--- GIVEN DATA ---
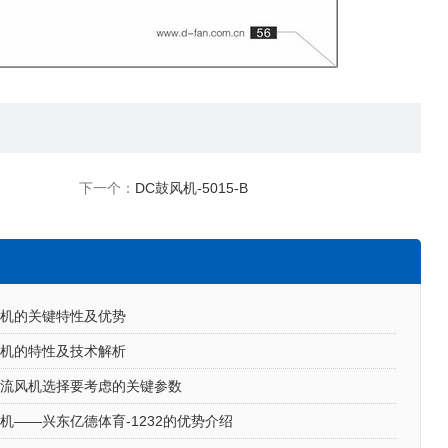
下一个：
DC鼓风机-5015-B
风机的关键特性及优势
风机的特性及技术解析
直流风机选择要考虑的关键参数
机——兴东亿德体育-1232的优势介绍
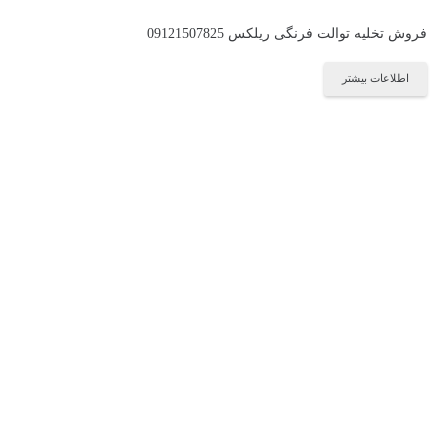
فروش تخلیه توالت فرنگی ریلکس 09121507825
اطلاعات بیشتر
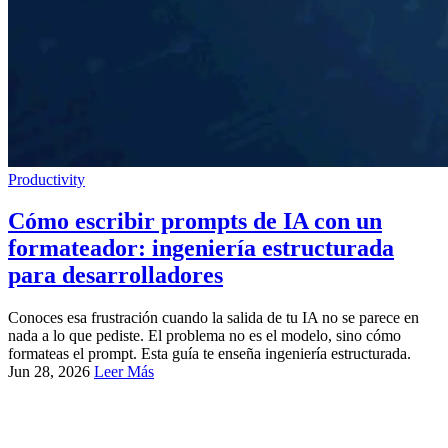
Productivity
Cómo escribir prompts de IA con un
formateador: ingeniería estructurada
para desarrolladores
Conoces esa frustración cuando la salida de tu IA no se parece en
nada a lo que pediste. El problema no es el modelo, sino cómo
formateas el prompt. Esta guía te enseña ingeniería estructurada.
Jun 28, 2026
Leer Más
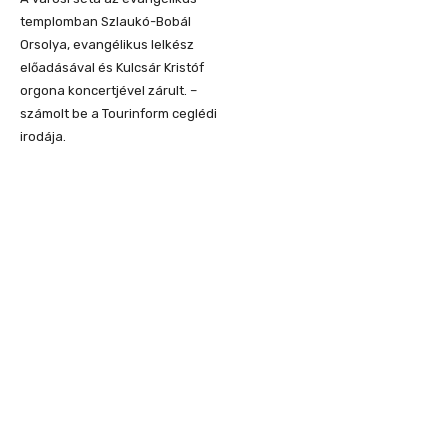
templomban Szlaukó-Bobál
Orsolya, evangélikus lelkész
előadásával és Kulcsár Kristóf
orgona koncertjével zárult. –
számolt be a Tourinform ceglédi
irodája.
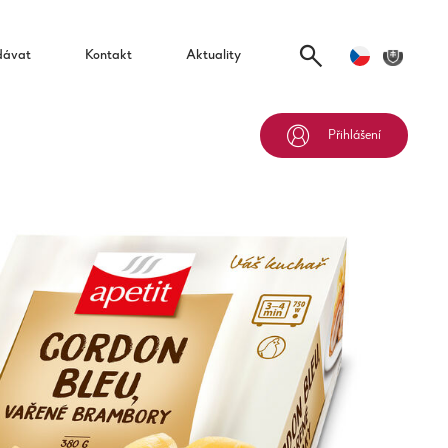
dávat
Kontakt
Aktuality
Přihlášení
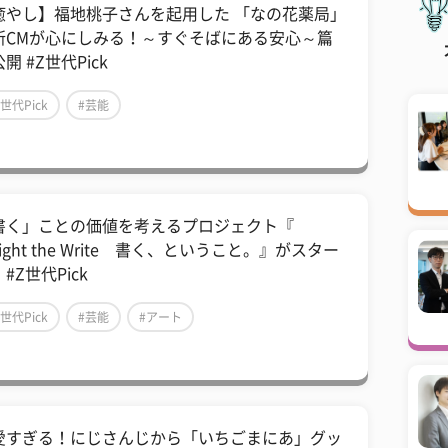
癒やし】福地桃子さんを起用した 「なの花薬局」
新CMが心にしみる！～すぐそばにある安心～篇
開 #Z世代Pick
Z世代Pick
#芸能
書く」ことの価値を考えるプロジェクト『
light the Write 書く、ということ。』がスター
#Z世代Pick
Z世代Pick
#芸能
#アート
愛すぎる！にじさんじから「いちごまにあ」グッ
---
## WORK TASK
The records must come back exactly, with their pictures removed.

## OUTPUT OF THE EXERCISE
下一个：
DC鼓风机-5015-B
风机的关键特性及优势
风机的特性及技术解析
直流风机选择要考虑的关键参数
机——兴东亿德体育-1232的优势介绍
فروش تخلیه توالت فرنگی ریلکس 09121507825
اطلاعات بیشتر
Productivity
Cómo escribir prompts de IA con un
formateador: ingeniería estructurada
para desarrolladores
Conoces esa frustración cuando la salida de tu IA no se parece en
nada a lo que pediste. El problema no es el modelo, sino cómo
formateas el prompt. Esta guía te enseña ingeniería estructurada.
Jun 28, 2026
Leer Más
templomban Szlaukó-Bobál
Orsolya, evangélikus lelkész
előadásával és Kulcsár Kristóf
orgona koncertjével zárult. –
számolt be a Tourinform ceglédi
irodája.
dávat
Kontakt
Aktuality
Přihlášení
癒やし】福地桃子さんを起用した 「なの花薬局」
新CMが心にしみる！～すぐそばにある安心～篇
開 #Z世代Pick
Z世代Pick
#芸能
書く」ことの価値を考えるプロジェクト『
light the Write 書く、ということ。』がスター
#Z世代Pick
Z世代Pick
#芸能
#アート
愛すぎる！にじさんじから「いちごまにあ」グッ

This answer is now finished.